Scholar of the Month
Brian Castellani
Professor of Sociology
Kent State University at Ashtabula
2002-present
The Kent Campus is big, but still not big enough to fit all the great scholars who are part of the Kent State University family.
So much of Kent State’s great research is happening at its Regional Campuses, and Sociology Professor Brian Castellani, Ph.D., of Kent State University at Ashtabula is just one of the shining examples.
“Brian is a model for other tenure-track Regional Campus faculty members,” said Susan Stocker, Ph.D., who has served as interim dean of the Regional College and currently serves a dean and chief administrative officer of Kent State Ashtabula and interim dean of Kent State University at Geauga and Kent State’s Regional Academic Center in Twinsburg. “He’s conducting meaningful research while continuing to provide leadership on service and teaching effectively.”
In July, the Kent State Ashtabula scholar was named a Systems Science Scholar by AcademyHealth. With support from the Robert Wood Johnson Foundation, a selection committee considered applications from systems science researchers nationwide. Castellani was one of five chosen for the honor.
Castellani’s study of the interaction between healthcare systems and other societal systems or issues, such as poverty, a person’s physical living environment, transportation, environmental pollution and education comprises a “systems” approach to public health issues. Through his work, he hopes to help doctors better understand the barriers their patients face.
“From public health, global markets and grid reliability to globalization, climate change and public policy, one of the major themes of science today is complexity, big data, and the management of complex systems,” Castellani said.
In nominating Castellani for a faculty award, Stocker lauded Castellani and his work as being vital to his field on a global scale.
“Dr.

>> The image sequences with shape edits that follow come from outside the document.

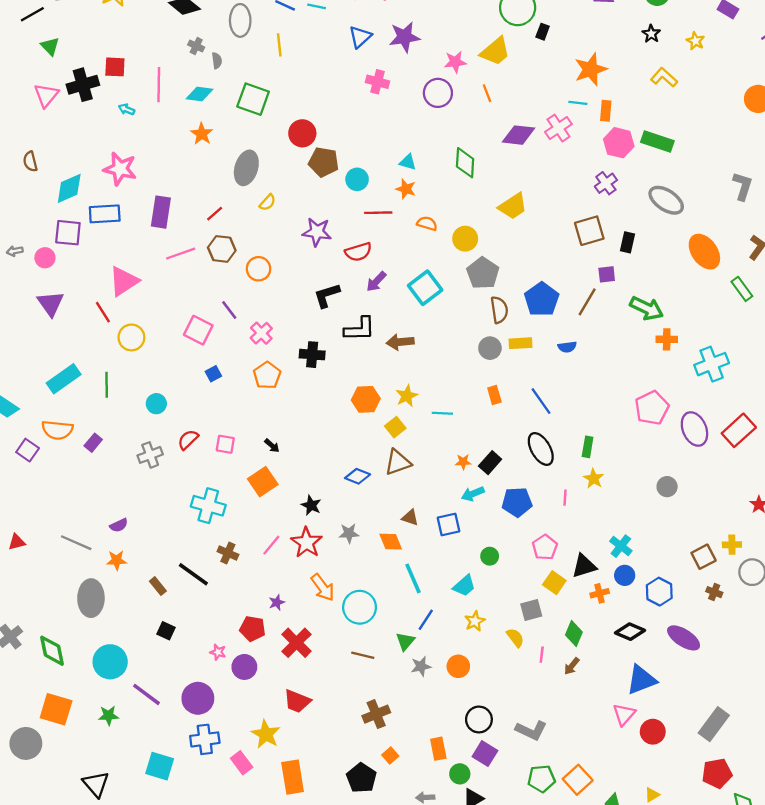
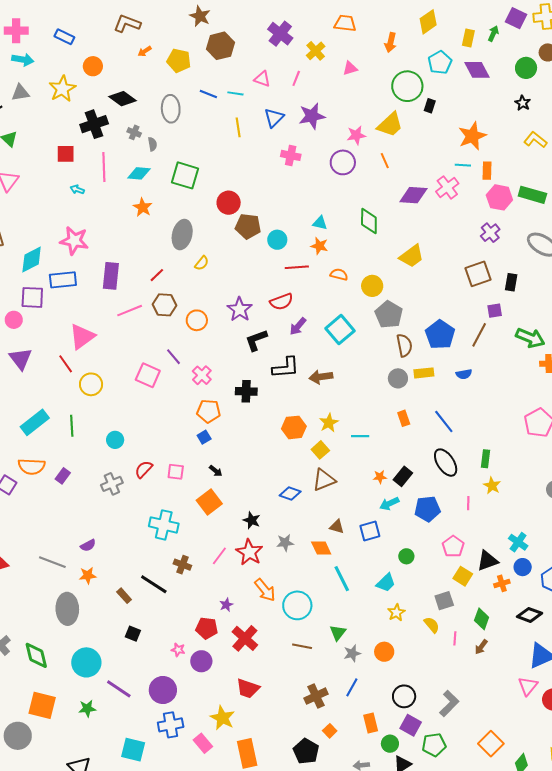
yellow line: (279, 45) -> (238, 127), moved
black cross: (83, 85) -> (94, 124), moved
purple star: (317, 232) -> (240, 309), moved, turned 30
blue square: (213, 374) -> (204, 437), moved
orange pentagon: (267, 375) -> (209, 411), turned -30
blue line: (426, 620) -> (352, 687), moved
gray L-shape: (531, 730) -> (449, 704), turned -68
green pentagon: (541, 779) -> (434, 745), moved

Castellani has also received several international invitations and awards,” she wrote. “For example, he was the 2012 Leonard Slater Fellow, Durham University (UK); keynote speaker, ‘Simplifying Assumptions in Models of Complex Systems,’ Computational Biology Department, University of Birmingham (UK); and recipient of the 2013 NSF Mapping Science Award – with over 175,000 hits from almost every country in the world, Dr. Castellani’s Internet-based map of the complexity sciences is recognized, along with his blog, as a leading educational resource on complexity.”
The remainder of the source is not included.